明胶凝胶是聚合物物理凝胶中的一种。当温度低于平衡溶解温度时,明胶溶胶中的无规线团分子会互相缠绕形成三螺旋结构,并以此为交联点把明胶分子链连接成三维网状结构。三螺旋的浓度达到一定值,明胶溶胶即变成凝胶。当温度高于平衡溶解温度时,三螺旋结构便会溶解,凝胶又会重新变为溶胶。基于此优良的可逆转变特性,明胶被广泛应用于药物控释缓释、生物组织工程、照相感光、食品、化妆品和日用品等行业中。
研究者们对明胶物理凝胶开展了大量的研究工作,包括:凝胶化机理、凝胶化动力学、凝胶化过程中交联结构和宏观性能的分析等。由于明胶是热的不良导体,在明胶物理凝胶化过程中,低的导热系数必然会导致明胶内部产生非均匀的温度场,最终造成转变过程中明胶结构和性能的非均匀性。尤其当明胶产品体积比较大时,这种情况更为明显。明胶结构和性能的非均匀性将直接影响明胶的使用。例如,作为药物载体,明胶凝胶不均匀的交联密度会影响药物释放速率的稳定性;作为生物组织支架,明胶凝胶不均匀的力学性能会影响支架的强度和寿命。由于目前的实验手段在时空间尺度上测量动态凝胶化过程中明胶的结构与性能存在很大困难,因此本文采用计算机模拟的方法来研究这个问题。
本文采用有限元方法,模拟研究复杂温度场下明胶物理凝胶的唯象凝胶化演变行为,分析凝胶化过程中明胶交联结构与宏观性能的演变规律,揭示由非均匀温度场引发的不同位置节点上凝胶结构与性能的差异,并探究材料配方和工艺条件对凝胶结构与性能的影响。
主要工作与结论如下:
(1)根据明胶线团—螺旋转变动力学方程,确定了三螺旋转化率的动力学模型,按照向后差分的方法,构建了三螺旋转化率的数值计算式;把每一个三螺旋结构看成是一个交联点,提出了交联密度增量的概念,构建了全量交联密度的数值计算式;引入三螺旋长度分布密度函数的概念来描述三螺旋的长度分布;定义了数均三螺旋长度、重均三螺旋长度和三螺旋长度多分散指数。
(2)推导出明胶比旋光度与三螺旋转化率的关系式;建立了在凝胶点时三螺旋转化率与明胶初始浓度的关系,并根据三螺旋转化率判断凝胶点;根据动态标度理论,计算明胶凝胶点前的零剪切黏度、凝胶点后的平衡剪切模量和储能剪切模量。

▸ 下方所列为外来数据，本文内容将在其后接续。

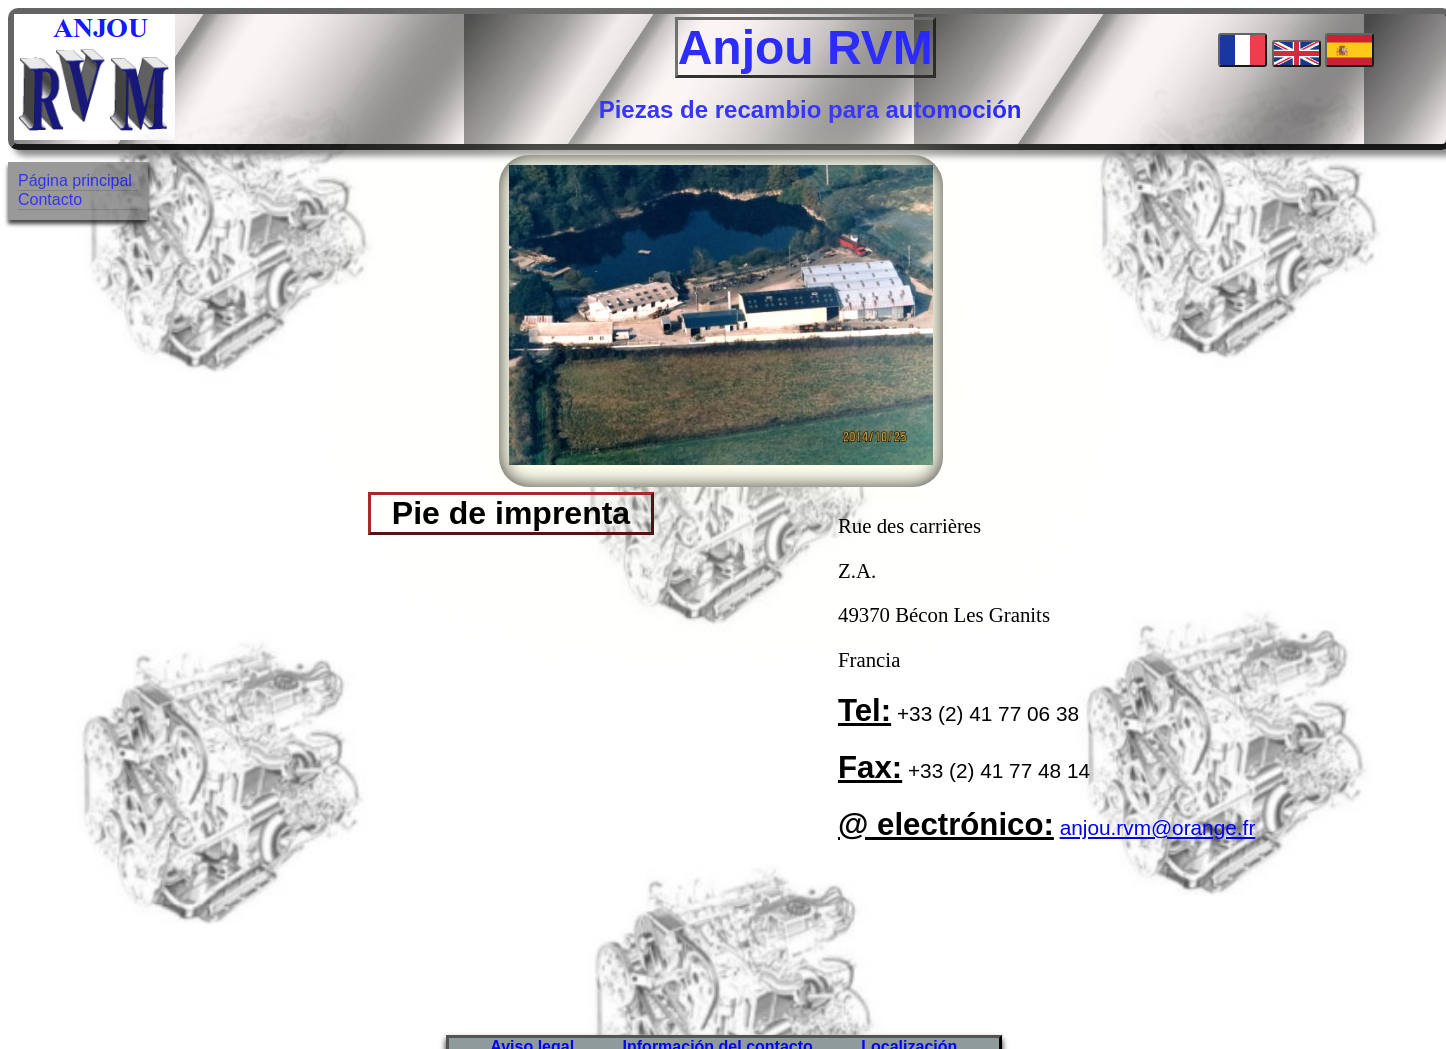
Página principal (75, 180)
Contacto (50, 199)
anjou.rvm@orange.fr (1158, 827)
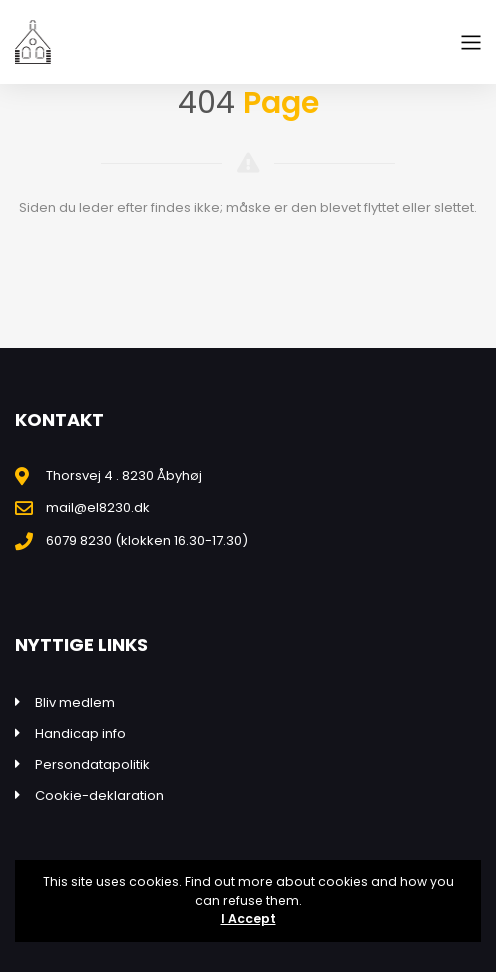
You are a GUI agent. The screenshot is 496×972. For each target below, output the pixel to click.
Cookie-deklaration (99, 795)
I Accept (248, 918)
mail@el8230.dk (98, 507)
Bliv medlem (75, 702)
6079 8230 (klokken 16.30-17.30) (147, 540)
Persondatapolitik (92, 764)
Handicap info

(3)详述了明胶凝胶化温度场的离散、插值函数计算、单元变分、总体合成及边界条件的有限元分析过程,忽略明胶线团—螺旋转变中的微弱放热,获得了非稳态温度场的有限元计算方程。
(4)阐述了考虑温度场非均匀分布与变化的明胶物理凝胶化转变场的有限元模拟方法及具体步骤,说明了若干关键技术与关键数值的处理,如凝胶化区域的离散方法与准则、传热边界条件的选取、凝胶化温度的选取、等压比热容与导热系数等热物理性能参数的计算和确定、性能计算中流变指数和指前因子的确定等。自主开发了明胶冷致物理凝胶化转变过程的有限元模拟程序。

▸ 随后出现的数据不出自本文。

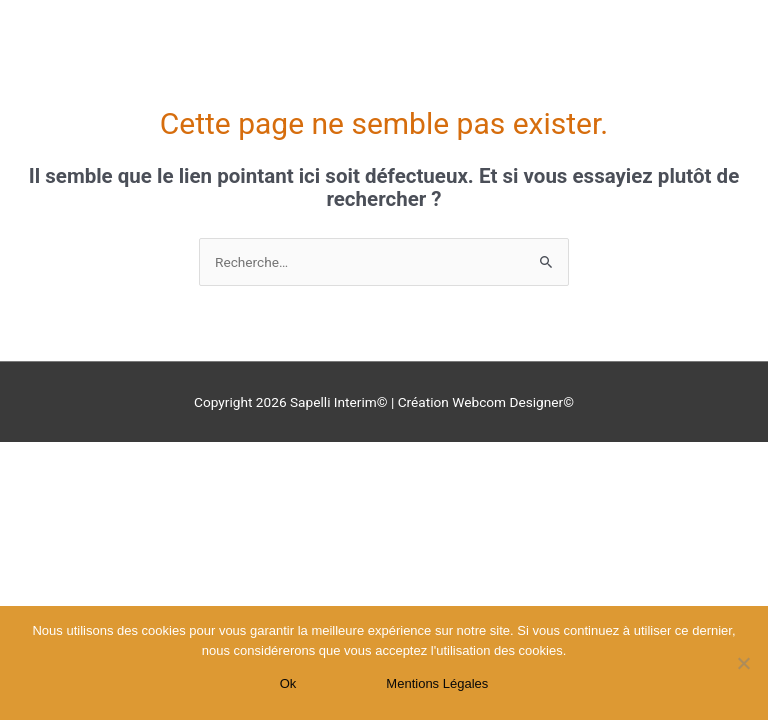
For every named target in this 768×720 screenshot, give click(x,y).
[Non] (743, 663)
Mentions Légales (437, 683)
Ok (288, 683)
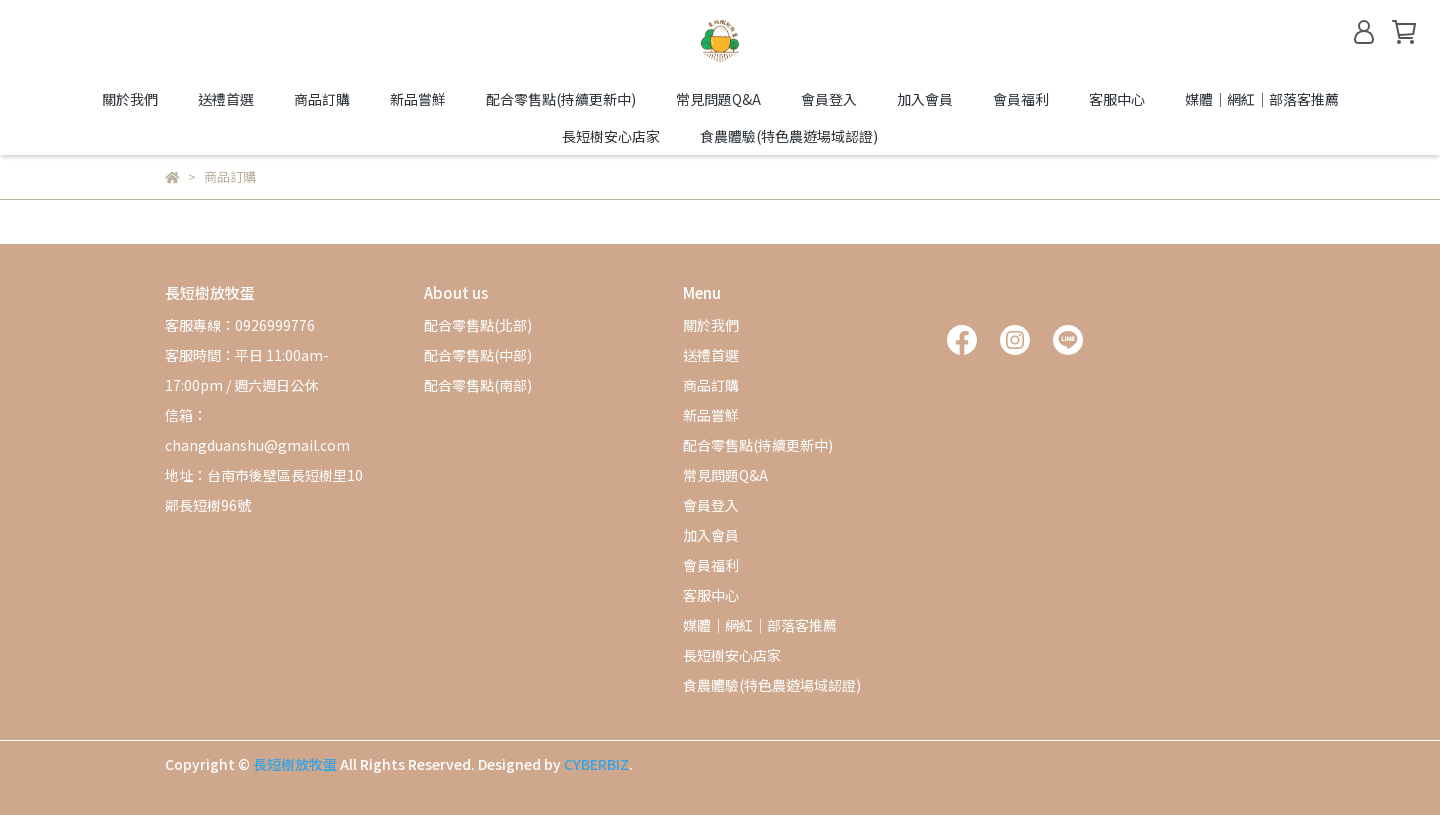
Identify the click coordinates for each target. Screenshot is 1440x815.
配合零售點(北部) (478, 325)
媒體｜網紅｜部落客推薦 (1262, 99)
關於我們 (130, 99)
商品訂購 (322, 99)
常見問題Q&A (718, 99)
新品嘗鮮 (418, 99)
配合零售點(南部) (478, 385)
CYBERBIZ (596, 764)
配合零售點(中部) (478, 355)
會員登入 (829, 99)
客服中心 (1117, 99)
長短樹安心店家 (611, 136)
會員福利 (1021, 99)
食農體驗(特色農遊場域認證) (789, 136)
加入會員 (925, 99)
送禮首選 (226, 99)
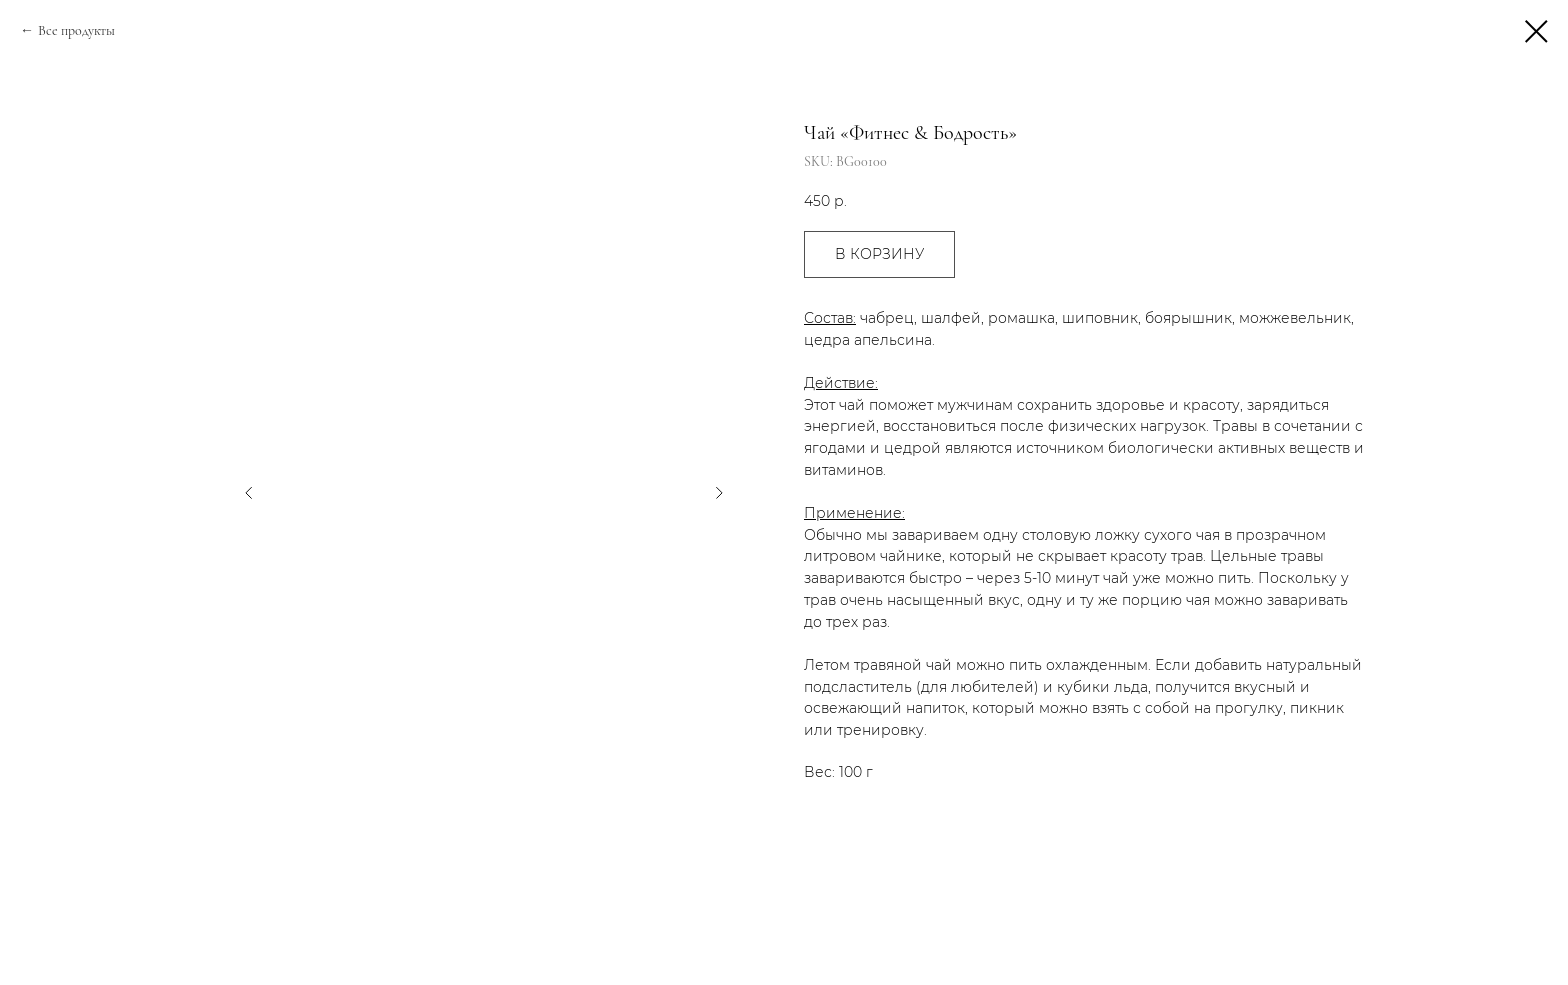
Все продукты (76, 30)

(5)将数值模拟结果与相同凝胶化条件下的实验结果进行了对比,结果表明,两者的三螺旋转化率和储能剪切模量非常相近,验证了数值模拟程序的正确性。使用模拟程序,分析了一个内含型芯的矩形明胶试样凝胶化转变的二维问题,该模型的边界条件虽然是恒定作用的,但由边界向模型体内传输形成的温度场是不均匀的。通过对结构参数和性能参数的演化模拟,发现了既有科学价值又有实用指导意义的结果。基于模拟结果提出了改变材料配方和工艺条件的设计措施。
With the development of science and technology, gels have been widely used in people's daily life, and are paid more and more attentions by researchers. Polymer physical gel is a major class of gel material, which has good sol-gel and gel-sol reversible transition property. Due to this special property, polymer physical gels are commonly used as smart materials to achieve certain functions, which are different from polymer chemical gels that are used as structural materials. Whether from the aspect of the development direction of modern science and technology, or from the aspect of the need in people's daily life, polymer physical gels have become very advanced and important materials, and have great scientific and practical application values.
Gelatin gel is one kind of polymer physical gel. When the temperature of gelatin is reduced below the equilibrium melting temperature, the gelatin molecule coils will wrap each other to form triple helix structure. These helices act as the crosslinks and connect the molecules to form three-dimensional network structure. When the concentration of triple helices reaches a certain value, the gelatin gel is formed. When the gelatin temperature is increased above the equilibrium melting temperature, the helices will melt again, and the gel will transform into the sol. Attributed to the good features of reversible transition, gelatin is widely used in controlled drug release, biological tissue engineering, photographic, food and cosmetic industries.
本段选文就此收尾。